*** Input material Section Begins ***

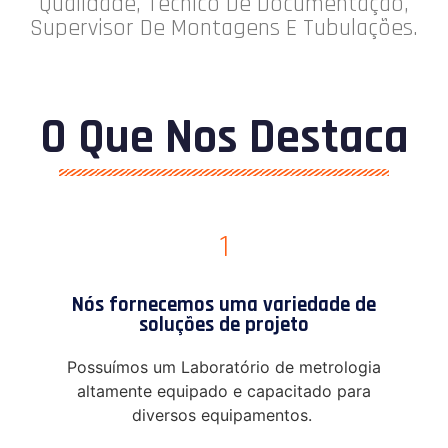
Qualidade, Técnico De Documentação,
Supervisor De Montagens E Tubulações.
O Que Nos Destaca
1
Nós fornecemos uma variedade de
soluções de projeto
Possuímos um Laboratório de metrologia
altamente equipado e capacitado para
diversos equipamentos.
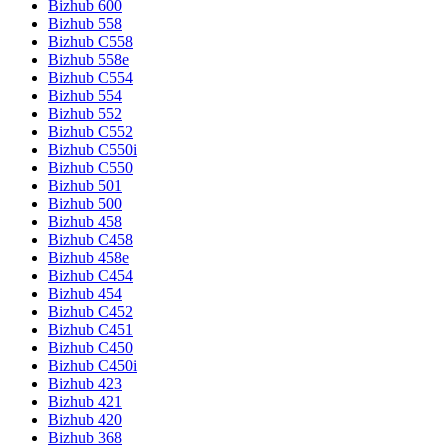
Bizhub 600
Bizhub 558
Bizhub C558
Bizhub 558e
Bizhub C554
Bizhub 554
Bizhub 552
Bizhub C552
Bizhub C550i
Bizhub C550
Bizhub 501
Bizhub 500
Bizhub 458
Bizhub C458
Bizhub 458e
Bizhub C454
Bizhub 454
Bizhub C452
Bizhub C451
Bizhub C450
Bizhub C450i
Bizhub 423
Bizhub 421
Bizhub 420
Bizhub 368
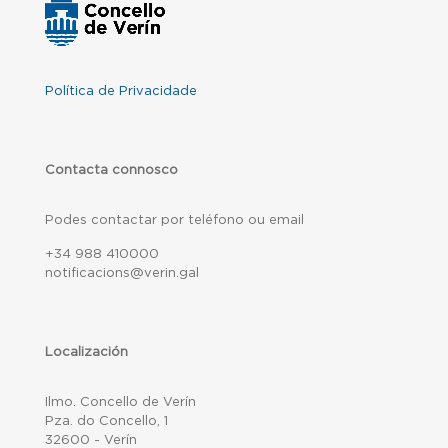
Política de Privacidade
Contacta connosco
Podes contactar por teléfono ou email
+34 988 410000
notificacions@verin.gal
Localización
Ilmo. Concello de Verín
Pza. do Concello, 1
32600 - Verín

*** Input material Section Ends ***

Would you retype each line above exactly and skip every image?

[Solution to the problem]
Qualidade, Técnico De Documentação,
Supervisor De Montagens E Tubulações.
O Que Nos Destaca
1
Nós fornecemos uma variedade de
soluções de projeto
Possuímos um Laboratório de metrologia
altamente equipado e capacitado para
diversos equipamentos.
Bizhub 600
Bizhub 558
Bizhub C558
Bizhub 558e
Bizhub C554
Bizhub 554
Bizhub 552
Bizhub C552
Bizhub C550i
Bizhub C550
Bizhub 501
Bizhub 500
Bizhub 458
Bizhub C458
Bizhub 458e
Bizhub C454
Bizhub 454
Bizhub C452
Bizhub C451
Bizhub C450
Bizhub C450i
Bizhub 423
Bizhub 421
Bizhub 420
Bizhub 368
Política de Privacidade
Contacta connosco
Podes contactar por teléfono ou email
+34 988 410000
notificacions@verin.gal
Localización
Ilmo. Concello de Verín
Pza. do Concello, 1
32600 - Verín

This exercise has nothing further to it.